Center for Advanced Study of Language


The University of Maryland Center for Advanced Study of Language —- which in 2018 became part of UMD’s new Applied Research Laboratory for Intelligence and Security —- was created to be the national laboratory for advanced research and development on language and national security. Founded in 2003 under Department of Defense funding as a University Affiliated Research Center and located in College Park, Maryland, CASL was a partnership between the University of Maryland and the United States Government.
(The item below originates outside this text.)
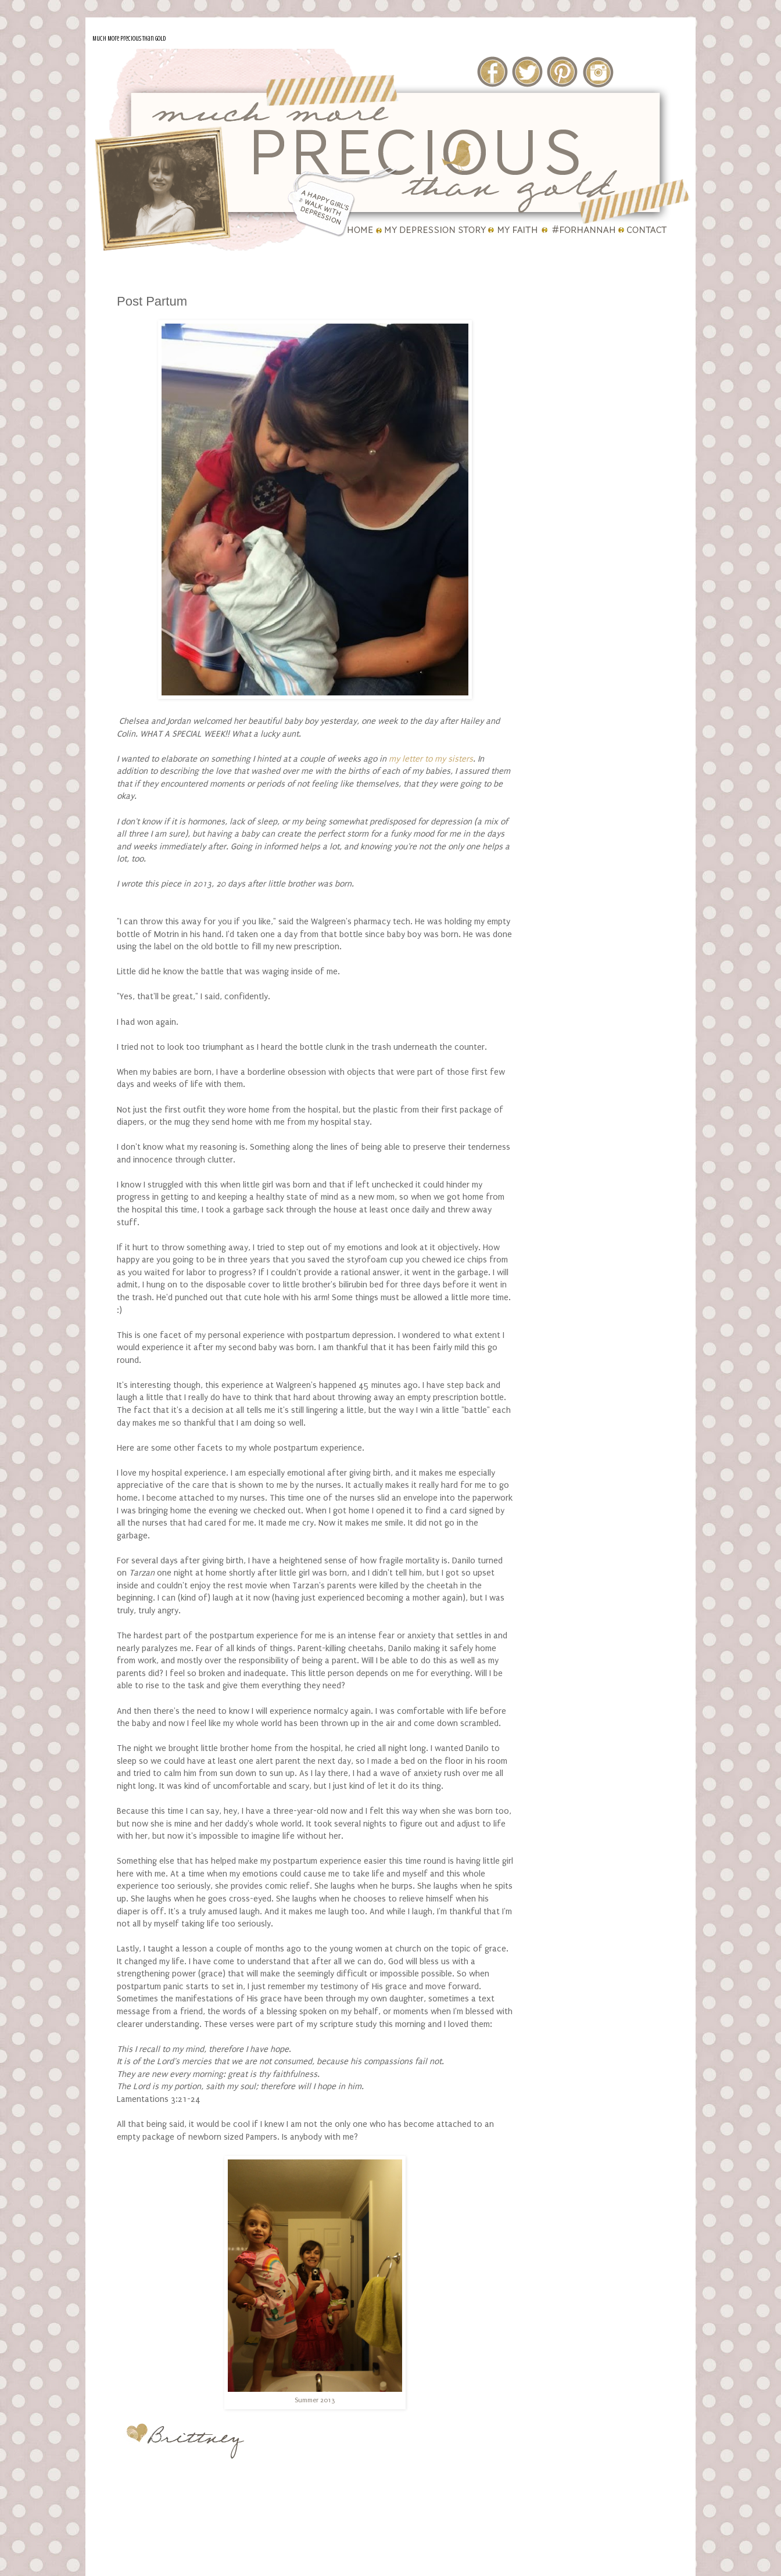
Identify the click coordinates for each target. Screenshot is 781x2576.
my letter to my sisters (431, 759)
In June 2013 CASL was said to be the largest language research center in the United States.
CASL areas of expertise:
  1. Second-language acquisition
  2. Technology use
  3. Performance and analysis
  4. Less commonly taught languages and cultures
  5. Cognitive neuroscience
CASL’s mission was to defend and protect the United States by improving language readiness and capabilities of the U.S. Government workforce, with a particular focus on addressing the language needs of the Intelligence Community.
The Center was charged with bringing the best of academe and industry to the hardest government problems; providing the knowledge, resources, and technologies critical to analyst job performance; advancing workforce readiness for both regular and surge capabilities; improving operational performance; and underpinning critical leadership decisions on immediate and future staffing, technologies, and analyst workflow design and management.

Vision

CASL’s vision was to be the premier strategic research partner to the DoD and IC on the most critical and challenging language problems, ultimately infusing language research into day-to-day job performance as well as critical leadership decisions that directly affect mission.

Strategy

According to press reports, Edward Snowden worked at the CASL for less than a year in 2005 as a "security specialist" in what one report calls one of the National Security Agency 's "covert facilities."